**Exercise goal:** Only the lines below starting at the one containing "cercare tra la" and ending at the one containing "NOVITÀ EDITORIALI" belong in the answer, each copied exactly.

**Material provided:**
************

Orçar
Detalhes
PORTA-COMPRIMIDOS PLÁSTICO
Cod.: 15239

************

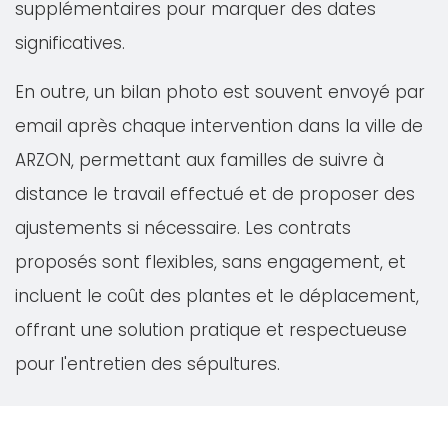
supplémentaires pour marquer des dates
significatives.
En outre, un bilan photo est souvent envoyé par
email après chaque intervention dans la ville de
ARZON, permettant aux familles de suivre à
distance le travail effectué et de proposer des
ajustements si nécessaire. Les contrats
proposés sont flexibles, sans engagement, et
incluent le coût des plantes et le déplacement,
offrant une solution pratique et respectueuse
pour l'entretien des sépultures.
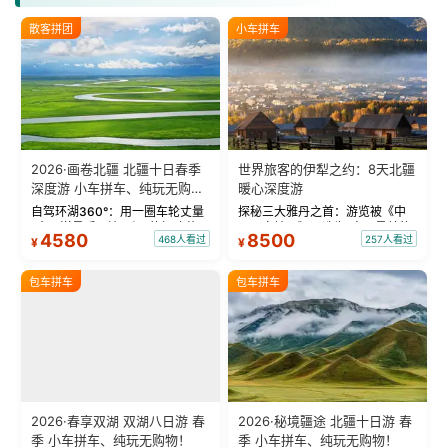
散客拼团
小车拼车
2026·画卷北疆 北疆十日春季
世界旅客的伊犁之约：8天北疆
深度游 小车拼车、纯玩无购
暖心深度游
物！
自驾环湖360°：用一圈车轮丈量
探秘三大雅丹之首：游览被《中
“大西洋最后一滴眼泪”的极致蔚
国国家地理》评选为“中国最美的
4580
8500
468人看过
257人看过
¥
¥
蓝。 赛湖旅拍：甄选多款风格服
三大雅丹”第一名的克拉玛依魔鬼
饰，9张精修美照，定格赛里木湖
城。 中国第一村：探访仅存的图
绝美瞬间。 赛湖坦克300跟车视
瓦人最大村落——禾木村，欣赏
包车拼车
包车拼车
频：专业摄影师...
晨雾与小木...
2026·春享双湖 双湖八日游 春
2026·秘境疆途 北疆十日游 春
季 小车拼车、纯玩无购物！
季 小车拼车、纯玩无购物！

************

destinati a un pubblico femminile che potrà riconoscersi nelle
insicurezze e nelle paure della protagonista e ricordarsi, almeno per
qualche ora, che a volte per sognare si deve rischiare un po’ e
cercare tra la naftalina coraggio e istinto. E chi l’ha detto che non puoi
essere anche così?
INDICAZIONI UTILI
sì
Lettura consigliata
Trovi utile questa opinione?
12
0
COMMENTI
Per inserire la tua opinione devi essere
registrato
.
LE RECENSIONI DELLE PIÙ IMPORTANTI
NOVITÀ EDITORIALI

************

**Task output:**
cercare tra la naftalina coraggio e istinto. E chi l’ha detto che non puoi
essere anche così?
INDICAZIONI UTILI
sì
Lettura consigliata
Trovi utile questa opinione?
12
0
COMMENTI
Per inserire la tua opinione devi essere
registrato
.
LE RECENSIONI DELLE PIÙ IMPORTANTI
NOVITÀ EDITORIALI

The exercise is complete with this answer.